* REQUIRED ACTION *
From the entries below, retype only the lines from the one with "Haz clic para aceptar cookies de marketing" through the one with "Quạt trần đèn Klasse 56KSA – 906", exactly as written.

* DATASET *

━━━━━━━━━━━━━━━━━━━━━━━━━━━━━━

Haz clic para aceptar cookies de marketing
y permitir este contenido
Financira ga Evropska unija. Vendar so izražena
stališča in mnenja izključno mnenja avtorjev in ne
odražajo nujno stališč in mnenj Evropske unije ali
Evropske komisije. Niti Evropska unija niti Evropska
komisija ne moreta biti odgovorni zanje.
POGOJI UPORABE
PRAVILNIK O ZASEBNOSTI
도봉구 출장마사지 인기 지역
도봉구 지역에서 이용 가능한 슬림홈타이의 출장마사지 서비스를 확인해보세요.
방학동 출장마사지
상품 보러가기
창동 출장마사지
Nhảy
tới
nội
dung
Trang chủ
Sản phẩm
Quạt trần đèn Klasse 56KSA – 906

━━━━━━━━━━━━━━━━━━━━━━━━━━━━━━

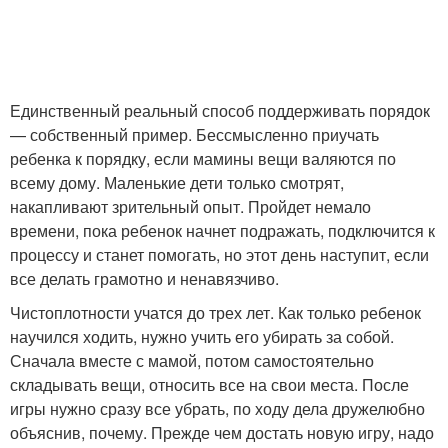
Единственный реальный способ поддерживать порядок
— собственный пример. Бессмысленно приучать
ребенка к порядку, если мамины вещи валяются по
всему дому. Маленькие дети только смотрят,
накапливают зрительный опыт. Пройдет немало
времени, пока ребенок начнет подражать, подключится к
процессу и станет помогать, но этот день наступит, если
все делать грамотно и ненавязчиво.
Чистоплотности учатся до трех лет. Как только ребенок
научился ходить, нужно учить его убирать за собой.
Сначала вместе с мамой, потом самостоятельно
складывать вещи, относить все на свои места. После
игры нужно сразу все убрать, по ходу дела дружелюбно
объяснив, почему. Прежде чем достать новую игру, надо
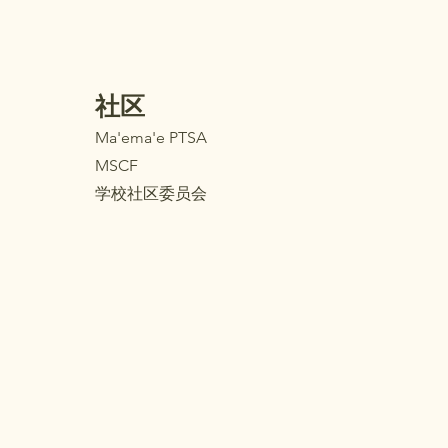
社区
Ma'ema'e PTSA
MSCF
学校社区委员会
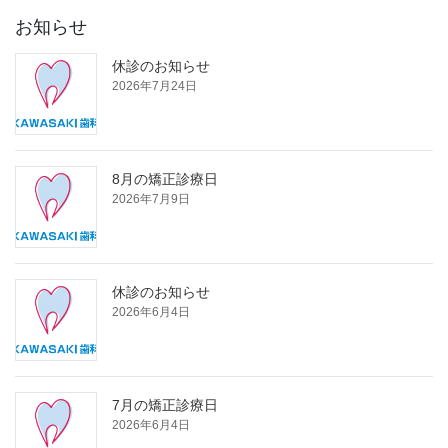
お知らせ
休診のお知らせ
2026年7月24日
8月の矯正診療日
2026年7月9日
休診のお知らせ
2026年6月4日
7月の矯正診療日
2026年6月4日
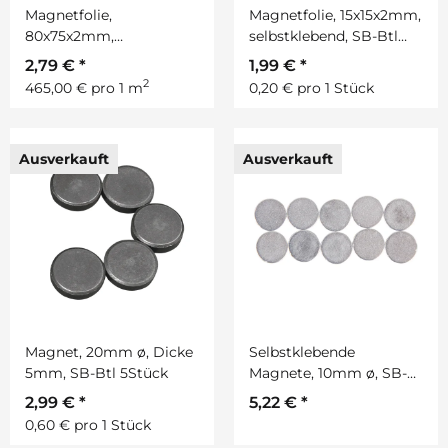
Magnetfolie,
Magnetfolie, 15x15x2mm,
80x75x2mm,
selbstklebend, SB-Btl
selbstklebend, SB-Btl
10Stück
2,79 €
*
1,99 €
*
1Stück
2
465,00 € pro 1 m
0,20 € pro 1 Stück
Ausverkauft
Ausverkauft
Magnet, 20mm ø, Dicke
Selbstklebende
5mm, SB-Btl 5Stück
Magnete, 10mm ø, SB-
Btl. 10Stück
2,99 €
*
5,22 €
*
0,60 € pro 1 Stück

━━━━━━━━━━━━━━━━━━━━━━━━━━━━━━

* RESPONSE AREA *
Haz clic para aceptar cookies de marketing
y permitir este contenido
Financira ga Evropska unija. Vendar so izražena
stališča in mnenja izključno mnenja avtorjev in ne
odražajo nujno stališč in mnenj Evropske unije ali
Evropske komisije. Niti Evropska unija niti Evropska
komisija ne moreta biti odgovorni zanje.
POGOJI UPORABE
PRAVILNIK O ZASEBNOSTI
도봉구 출장마사지 인기 지역
도봉구 지역에서 이용 가능한 슬림홈타이의 출장마사지 서비스를 확인해보세요.
방학동 출장마사지
상품 보러가기
창동 출장마사지
Nhảy
tới
nội
dung
Trang chủ
Sản phẩm
Quạt trần đèn Klasse 56KSA – 906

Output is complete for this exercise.